Luna, who was 34 at the time, was arrested in September 1983 before being convicted by a jury the next year.
The prosecutor called witnesses who said that glass particles from a broken window at the victims' home could be linked to particles found on clothing inside George's van, according to Journal archives. He also pointed to Lynn's diary and testimony from people who knew her and George that said he abused his wife and threatened to kill her.
Luna's defense lawyer called witnesses who said the glass particles didn't match. He also said that there was no blood on his clothing. Luna testified for 12 hours, admitting that he threatened to kill his wife but didn't kill her.
An FBI agent testified that hairs found in Lynn's hand didn't belong to her husband.
The judge barred Luna's defense lawyers from introducing evidence of other suspects, according to a 1985 Supreme Court decision.
Those suspects - Joe Leonard and Doug Thomas - are the ones who recently had their DNA tested against the hairs found in Lynn's hands. Dollison Decker said she believes their DNA samples were collected at the time of the crime. The 2016 test results excluded Luna and Leonard but not Thomas as the contributors to the hairs.
Leonard walked into a convenience store near the victims' home the morning of the murder with blood on his hands and shirt cuff, the Supreme Court decision says.
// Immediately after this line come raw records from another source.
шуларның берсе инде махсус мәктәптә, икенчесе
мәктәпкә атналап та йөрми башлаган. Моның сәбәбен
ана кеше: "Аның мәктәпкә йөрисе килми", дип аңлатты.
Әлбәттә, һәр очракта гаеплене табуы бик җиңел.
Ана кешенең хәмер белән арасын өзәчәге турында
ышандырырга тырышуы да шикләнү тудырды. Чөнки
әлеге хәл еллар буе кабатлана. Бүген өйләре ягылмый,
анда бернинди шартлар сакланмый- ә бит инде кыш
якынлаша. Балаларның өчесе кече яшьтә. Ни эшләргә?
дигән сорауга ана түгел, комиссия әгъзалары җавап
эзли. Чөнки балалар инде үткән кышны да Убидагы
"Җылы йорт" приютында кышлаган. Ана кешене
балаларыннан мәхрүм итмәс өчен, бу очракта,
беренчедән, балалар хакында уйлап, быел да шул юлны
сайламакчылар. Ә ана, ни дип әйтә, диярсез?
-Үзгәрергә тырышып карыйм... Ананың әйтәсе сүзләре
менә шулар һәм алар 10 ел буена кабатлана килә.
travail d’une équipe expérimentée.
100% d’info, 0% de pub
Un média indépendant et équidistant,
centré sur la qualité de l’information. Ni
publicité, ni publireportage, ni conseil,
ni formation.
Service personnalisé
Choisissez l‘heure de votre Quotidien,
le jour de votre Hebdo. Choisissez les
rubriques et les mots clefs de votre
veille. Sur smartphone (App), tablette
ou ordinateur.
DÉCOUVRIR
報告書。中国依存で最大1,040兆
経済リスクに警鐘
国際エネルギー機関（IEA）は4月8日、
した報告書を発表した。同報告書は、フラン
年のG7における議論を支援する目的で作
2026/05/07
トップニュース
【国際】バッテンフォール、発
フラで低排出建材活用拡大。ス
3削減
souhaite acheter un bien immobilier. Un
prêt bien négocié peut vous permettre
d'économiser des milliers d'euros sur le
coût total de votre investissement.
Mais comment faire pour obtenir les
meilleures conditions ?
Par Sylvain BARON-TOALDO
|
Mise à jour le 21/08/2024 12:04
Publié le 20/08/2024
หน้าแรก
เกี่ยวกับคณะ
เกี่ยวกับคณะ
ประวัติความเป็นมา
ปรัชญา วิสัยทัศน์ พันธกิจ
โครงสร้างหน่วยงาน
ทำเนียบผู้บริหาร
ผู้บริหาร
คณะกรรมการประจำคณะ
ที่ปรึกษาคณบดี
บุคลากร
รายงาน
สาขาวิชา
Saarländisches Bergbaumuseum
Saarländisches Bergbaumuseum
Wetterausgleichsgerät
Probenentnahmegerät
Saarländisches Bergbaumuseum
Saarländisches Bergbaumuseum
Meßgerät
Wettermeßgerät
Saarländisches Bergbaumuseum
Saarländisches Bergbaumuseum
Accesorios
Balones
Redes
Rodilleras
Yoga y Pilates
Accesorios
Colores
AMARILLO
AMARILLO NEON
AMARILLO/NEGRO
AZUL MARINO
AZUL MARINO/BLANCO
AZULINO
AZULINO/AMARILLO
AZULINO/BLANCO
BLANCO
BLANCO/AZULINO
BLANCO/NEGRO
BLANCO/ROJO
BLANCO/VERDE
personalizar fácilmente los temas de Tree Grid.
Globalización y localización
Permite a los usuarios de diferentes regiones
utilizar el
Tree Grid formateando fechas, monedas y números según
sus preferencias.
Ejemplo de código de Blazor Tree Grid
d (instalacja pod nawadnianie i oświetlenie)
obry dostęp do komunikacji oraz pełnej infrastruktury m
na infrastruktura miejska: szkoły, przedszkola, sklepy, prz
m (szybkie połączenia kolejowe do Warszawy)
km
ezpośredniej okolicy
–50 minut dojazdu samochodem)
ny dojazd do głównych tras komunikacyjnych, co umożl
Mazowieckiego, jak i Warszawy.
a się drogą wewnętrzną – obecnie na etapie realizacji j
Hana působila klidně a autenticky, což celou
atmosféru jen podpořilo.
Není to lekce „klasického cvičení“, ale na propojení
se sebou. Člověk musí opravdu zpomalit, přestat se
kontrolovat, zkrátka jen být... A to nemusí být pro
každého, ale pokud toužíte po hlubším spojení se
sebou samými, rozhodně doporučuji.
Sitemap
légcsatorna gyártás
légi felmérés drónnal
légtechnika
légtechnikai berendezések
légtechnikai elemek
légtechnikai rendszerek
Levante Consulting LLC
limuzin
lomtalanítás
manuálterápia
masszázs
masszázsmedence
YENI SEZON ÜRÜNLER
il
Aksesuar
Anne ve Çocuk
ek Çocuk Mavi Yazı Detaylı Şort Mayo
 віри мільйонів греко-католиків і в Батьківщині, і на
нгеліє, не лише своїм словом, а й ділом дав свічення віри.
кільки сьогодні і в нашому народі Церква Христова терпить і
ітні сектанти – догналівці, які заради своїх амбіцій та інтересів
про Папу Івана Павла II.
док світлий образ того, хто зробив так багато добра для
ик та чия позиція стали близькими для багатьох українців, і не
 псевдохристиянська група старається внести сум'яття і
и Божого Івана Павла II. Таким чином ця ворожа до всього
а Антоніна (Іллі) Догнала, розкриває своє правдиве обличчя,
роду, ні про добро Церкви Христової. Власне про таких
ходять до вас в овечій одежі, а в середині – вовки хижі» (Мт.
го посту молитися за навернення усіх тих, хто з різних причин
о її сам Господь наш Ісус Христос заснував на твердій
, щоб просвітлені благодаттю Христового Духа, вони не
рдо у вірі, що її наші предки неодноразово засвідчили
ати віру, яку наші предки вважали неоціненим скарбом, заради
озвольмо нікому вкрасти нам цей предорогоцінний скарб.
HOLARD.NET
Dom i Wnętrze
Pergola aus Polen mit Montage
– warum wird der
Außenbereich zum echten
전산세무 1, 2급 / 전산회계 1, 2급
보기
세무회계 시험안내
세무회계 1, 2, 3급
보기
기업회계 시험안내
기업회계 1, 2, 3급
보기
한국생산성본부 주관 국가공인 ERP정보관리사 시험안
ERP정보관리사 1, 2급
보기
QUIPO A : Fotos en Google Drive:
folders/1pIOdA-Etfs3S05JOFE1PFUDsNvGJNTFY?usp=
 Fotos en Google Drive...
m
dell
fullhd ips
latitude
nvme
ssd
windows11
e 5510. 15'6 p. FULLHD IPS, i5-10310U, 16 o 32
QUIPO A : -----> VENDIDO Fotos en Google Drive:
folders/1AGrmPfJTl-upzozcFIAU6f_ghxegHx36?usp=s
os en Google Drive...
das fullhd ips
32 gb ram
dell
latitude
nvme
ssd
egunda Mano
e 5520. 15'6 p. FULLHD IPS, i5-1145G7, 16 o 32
A friend said he owned a steel pipe and that he confessed that he had been hired for the murders.
Thomas, Lynn's brother and Helen's son, had threatened his mother in the fall of 1981 and fired a gun into the ceiling, the decision said. Thomas quickly arrived at the crime scene after not seeing his relatives for a year. He was also the beneficiary of his mother's life insurance policy.
Luna wanted to argue that the other two were the killers, or that they worked together. The Supreme Court said the evidence against them was weak because it lacked credibility and motive, and because Doug had an alibi. The court ruled the trial judge was right to bar evidence about them.
While the Minnesota Innocence Project, now called the Great North Innocence Project, helped Luna obtain the DNA testing, they never formally took up his case.
The Innocence Project doesn't comment on people they've never represented, including why they didn't take up the case, said executive director Sara Jones.
Jones said the nonprofit reviews hundreds of cases each year and staff agree to investigate about half of them. The Innocence Project then only selects a handful to take to court.
Murphy and Dollison Decker will make their arguments before Judge Brown when Luna begins his three-day habeas trial on March 1, court records show.
In the meantime, he will remain incarcerated at the South Dakota State Penitentiary in Sioux Falls.